*** Opening Task data ***

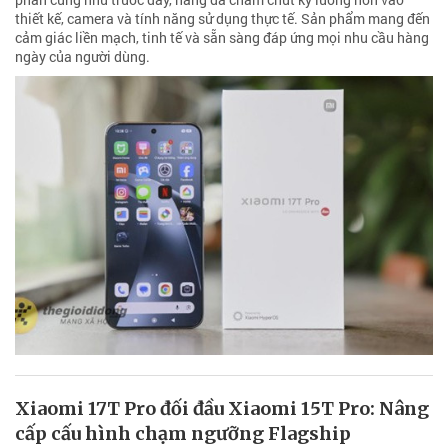
thiết kế, camera và tính năng sử dụng thực tế. Sản phẩm mang đến
cảm giác liền mạch, tinh tế và sẵn sàng đáp ứng mọi nhu cầu hàng
ngày của người dùng.
Xiaomi 17T Pro đối đầu Xiaomi 15T Pro: Nâng
cấp cấu hình chạm ngưỡng Flagship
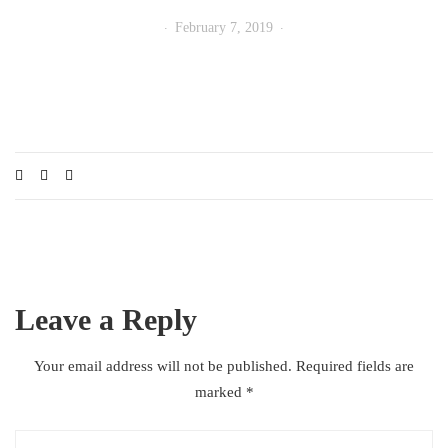
February 7, 2019
Leave a Reply
Your email address will not be published.
Required fields are
marked
*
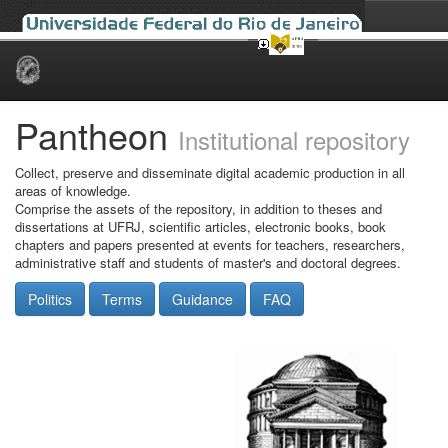
Skip
navigation
Pantheon
Institutional repository
Collect, preserve and disseminate digital academic production in all
areas of knowledge.
Comprise the assets of the repository, in addition to theses and
dissertations at UFRJ, scientific articles, electronic books, book
chapters and papers presented at events for teachers, researchers,
administrative staff and students of master's and doctoral degrees.
Politics
Terms
Guidance
FAQ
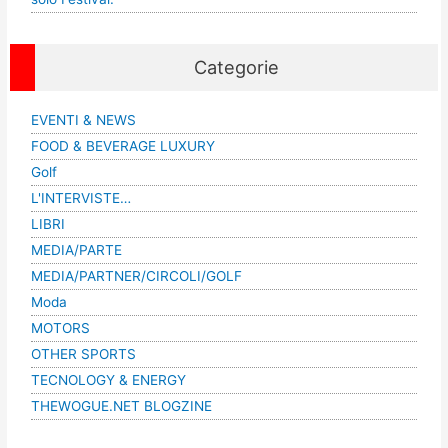
Categorie
EVENTI & NEWS
FOOD & BEVERAGE LUXURY
Golf
L'INTERVISTE…
LIBRI
MEDIA/PARTE
MEDIA/PARTNER/CIRCOLI/GOLF
Moda
MOTORS
OTHER SPORTS
TECNOLOGY & ENERGY
THEWOGUE.NET BLOGZINE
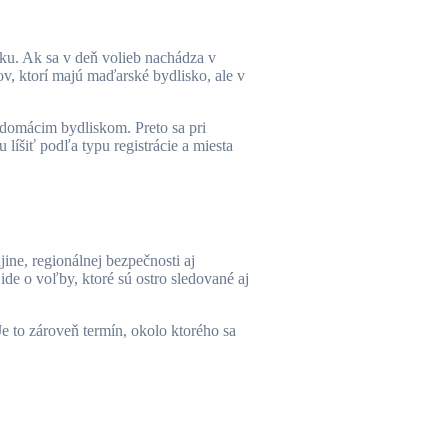
u. Ak sa v deň volieb nachádza v
v, ktorí majú maďarské bydlisko, ale v
 domácim bydliskom. Preto sa pri
líšiť podľa typu registrácie a miesta
ne, regionálnej bezpečnosti aj
de o voľby, ktoré sú ostro sledované aj
e to zároveň termín, okolo ktorého sa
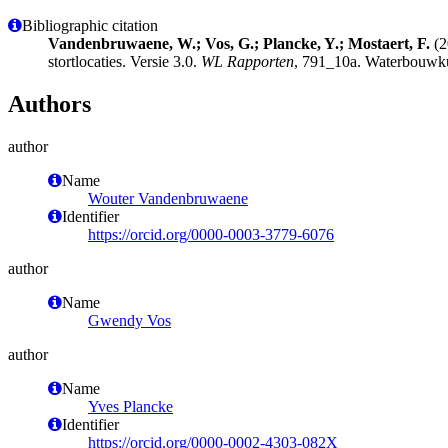
Bibliographic citation
Vandenbruwaene, W.; Vos, G.; Plancke, Y.; Mostaert, F.
(2
stortlocaties. Versie 3.0.
WL Rapporten
, 791_10a. Waterbouwkun
Authors
author
Name
Wouter Vandenbruwaene
Identifier
https://orcid.org/0000-0003-3779-6076
author
Name
Gwendy Vos
author
Name
Yves Plancke
Identifier
https://orcid.org/0000-0002-4303-082X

*** Closing Task data ***

Excluding the pictures, write out exactly the lines from the line that contains "MEDIA/PARTE" through the end of the records.

**Task answer**
MEDIA/PARTE
MEDIA/PARTNER/CIRCOLI/GOLF
Moda
MOTORS
OTHER SPORTS
TECNOLOGY & ENERGY
THEWOGUE.NET BLOGZINE
u. Ak sa v deň volieb nachádza v
v, ktorí majú maďarské bydlisko, ale v
 domácim bydliskom. Preto sa pri
líšiť podľa typu registrácie a miesta
ne, regionálnej bezpečnosti aj
de o voľby, ktoré sú ostro sledované aj
e to zároveň termín, okolo ktorého sa
Bibliographic citation
Vandenbruwaene, W.; Vos, G.; Plancke, Y.; Mostaert, F.
(2
stortlocaties. Versie 3.0.
WL Rapporten
, 791_10a. Waterbouwkun
Authors
author
Name
Wouter Vandenbruwaene
Identifier
https://orcid.org/0000-0003-3779-6076
author
Name
Gwendy Vos
author
Name
Yves Plancke
Identifier
https://orcid.org/0000-0002-4303-082X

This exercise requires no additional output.